### SUPPLIED MATERIAL ###

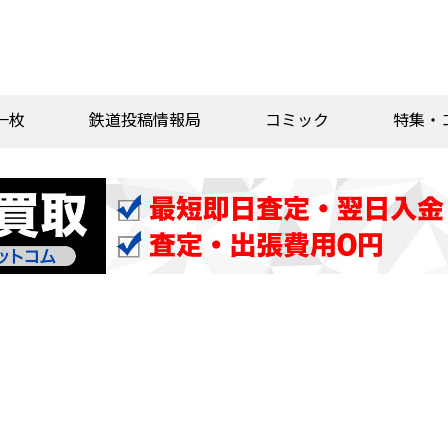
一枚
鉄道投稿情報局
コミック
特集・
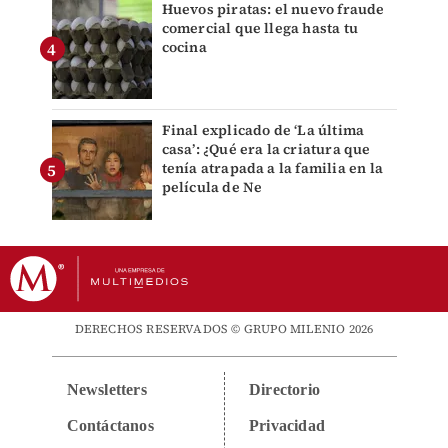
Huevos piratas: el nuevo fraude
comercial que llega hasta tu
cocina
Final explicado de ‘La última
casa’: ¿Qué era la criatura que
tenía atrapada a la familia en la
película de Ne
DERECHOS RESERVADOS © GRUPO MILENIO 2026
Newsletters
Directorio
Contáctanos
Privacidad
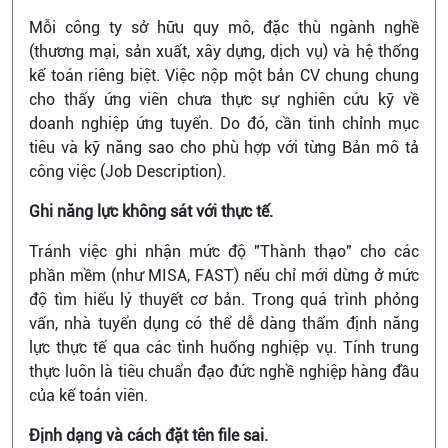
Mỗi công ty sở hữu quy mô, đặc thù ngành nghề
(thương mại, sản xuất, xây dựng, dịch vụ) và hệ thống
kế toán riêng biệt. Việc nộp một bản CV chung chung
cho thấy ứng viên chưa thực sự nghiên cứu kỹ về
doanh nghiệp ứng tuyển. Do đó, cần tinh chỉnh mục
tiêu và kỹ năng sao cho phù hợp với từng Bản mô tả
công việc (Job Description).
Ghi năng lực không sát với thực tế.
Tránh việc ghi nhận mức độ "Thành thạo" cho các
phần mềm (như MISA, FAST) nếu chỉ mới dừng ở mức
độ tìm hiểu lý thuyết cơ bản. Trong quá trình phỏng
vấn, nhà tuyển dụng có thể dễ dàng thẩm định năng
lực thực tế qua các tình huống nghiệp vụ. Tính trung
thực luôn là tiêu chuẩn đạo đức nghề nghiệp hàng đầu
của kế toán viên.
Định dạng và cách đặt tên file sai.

###
### SUPPLIED MATERIAL ###

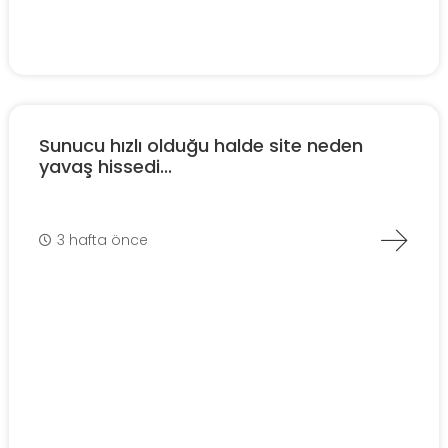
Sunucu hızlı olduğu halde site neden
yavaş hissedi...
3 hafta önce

###
### SUPPLIED MATERIAL ###

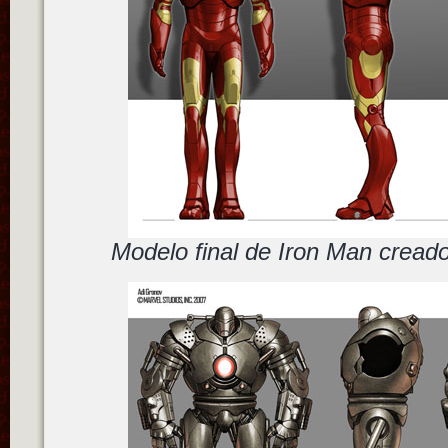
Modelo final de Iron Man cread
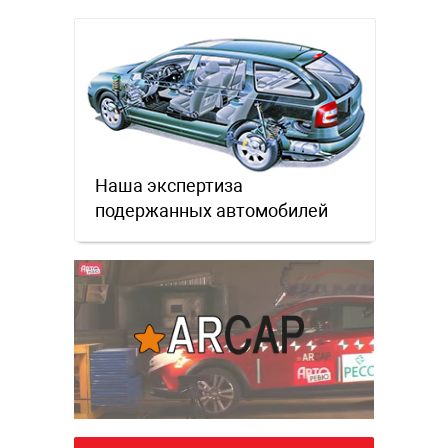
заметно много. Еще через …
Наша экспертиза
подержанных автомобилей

###

TRY IT> No picture is to be printed. Output exactly the lines above from the line containing "Huevos piratas: el nuevo fraude" through the line containing "tiêu và kỹ năng".

YOUR SOLUTION>
Huevos piratas: el nuevo fraude
comercial que llega hasta tu
cocina
Final explicado de ‘La última
casa’: ¿Qué era la criatura que
tenía atrapada a la familia en la
película de Ne
DERECHOS RESERVADOS © GRUPO MILENIO 2026
Newsletters
Directorio
Contáctanos
Privacidad
Mỗi công ty sở hữu quy mô, đặc thù ngành nghề
(thương mại, sản xuất, xây dựng, dịch vụ) và hệ thống
kế toán riêng biệt. Việc nộp một bản CV chung chung
cho thấy ứng viên chưa thực sự nghiên cứu kỹ về
doanh nghiệp ứng tuyển. Do đó, cần tinh chỉnh mục
tiêu và kỹ năng sao cho phù hợp với từng Bản mô tả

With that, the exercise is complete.